TASK REQUIREMENTS:
Whenever a line in the entries below contains "Ульяновске", copy that line.
----
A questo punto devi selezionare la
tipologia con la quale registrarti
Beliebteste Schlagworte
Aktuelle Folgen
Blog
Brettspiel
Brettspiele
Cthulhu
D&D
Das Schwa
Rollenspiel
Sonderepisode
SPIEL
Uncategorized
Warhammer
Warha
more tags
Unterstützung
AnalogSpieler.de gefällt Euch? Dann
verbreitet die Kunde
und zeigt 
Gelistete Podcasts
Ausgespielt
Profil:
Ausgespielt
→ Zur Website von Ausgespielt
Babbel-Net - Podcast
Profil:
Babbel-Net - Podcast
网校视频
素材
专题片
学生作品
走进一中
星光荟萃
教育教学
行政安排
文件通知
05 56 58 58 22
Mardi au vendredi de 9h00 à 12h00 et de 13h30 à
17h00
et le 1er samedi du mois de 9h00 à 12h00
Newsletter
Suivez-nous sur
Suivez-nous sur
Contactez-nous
----
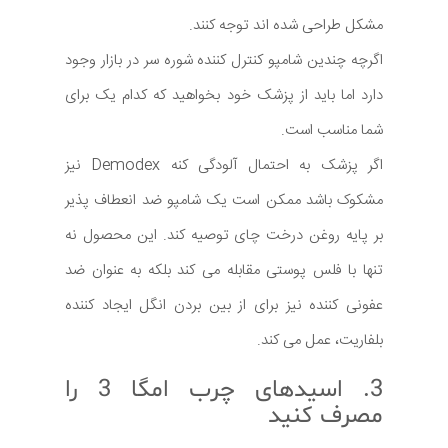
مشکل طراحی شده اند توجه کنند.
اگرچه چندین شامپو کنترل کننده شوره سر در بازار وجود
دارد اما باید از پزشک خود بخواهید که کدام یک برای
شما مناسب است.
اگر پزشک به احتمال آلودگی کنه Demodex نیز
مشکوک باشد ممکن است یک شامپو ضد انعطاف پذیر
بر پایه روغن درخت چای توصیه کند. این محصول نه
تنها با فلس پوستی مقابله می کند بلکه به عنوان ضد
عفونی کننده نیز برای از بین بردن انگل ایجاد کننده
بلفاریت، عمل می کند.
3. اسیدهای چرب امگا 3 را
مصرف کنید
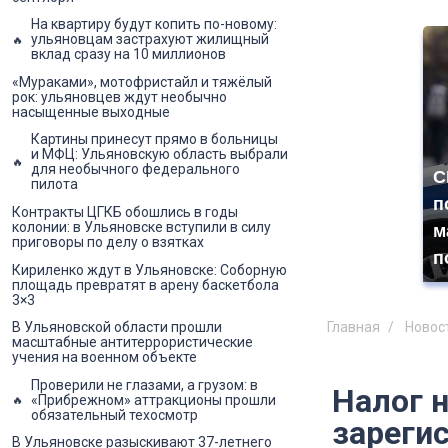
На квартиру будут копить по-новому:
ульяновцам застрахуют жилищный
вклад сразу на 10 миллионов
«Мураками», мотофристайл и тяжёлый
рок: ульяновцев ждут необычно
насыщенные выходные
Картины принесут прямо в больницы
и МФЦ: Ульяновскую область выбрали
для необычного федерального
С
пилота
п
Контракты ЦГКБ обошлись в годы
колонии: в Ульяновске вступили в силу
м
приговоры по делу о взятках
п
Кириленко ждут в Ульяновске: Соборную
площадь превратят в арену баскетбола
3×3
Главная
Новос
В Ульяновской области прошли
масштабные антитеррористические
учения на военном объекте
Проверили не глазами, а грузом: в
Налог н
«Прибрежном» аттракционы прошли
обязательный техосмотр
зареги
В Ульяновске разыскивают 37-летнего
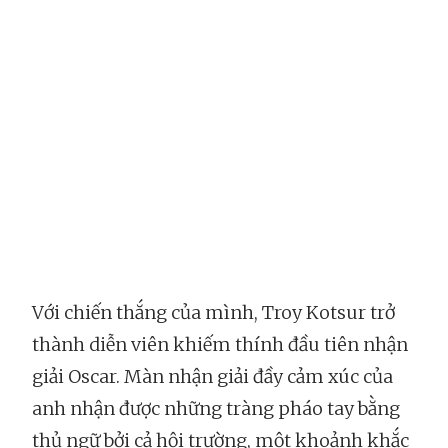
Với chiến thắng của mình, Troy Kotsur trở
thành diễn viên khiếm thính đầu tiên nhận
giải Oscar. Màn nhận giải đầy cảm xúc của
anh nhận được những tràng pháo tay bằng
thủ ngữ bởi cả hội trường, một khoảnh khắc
----
REPLY:
колонии: в Ульяновске вступили в силу
Кириленко ждут в Ульяновске: Соборную
В Ульяновске разыскивают 37-летнего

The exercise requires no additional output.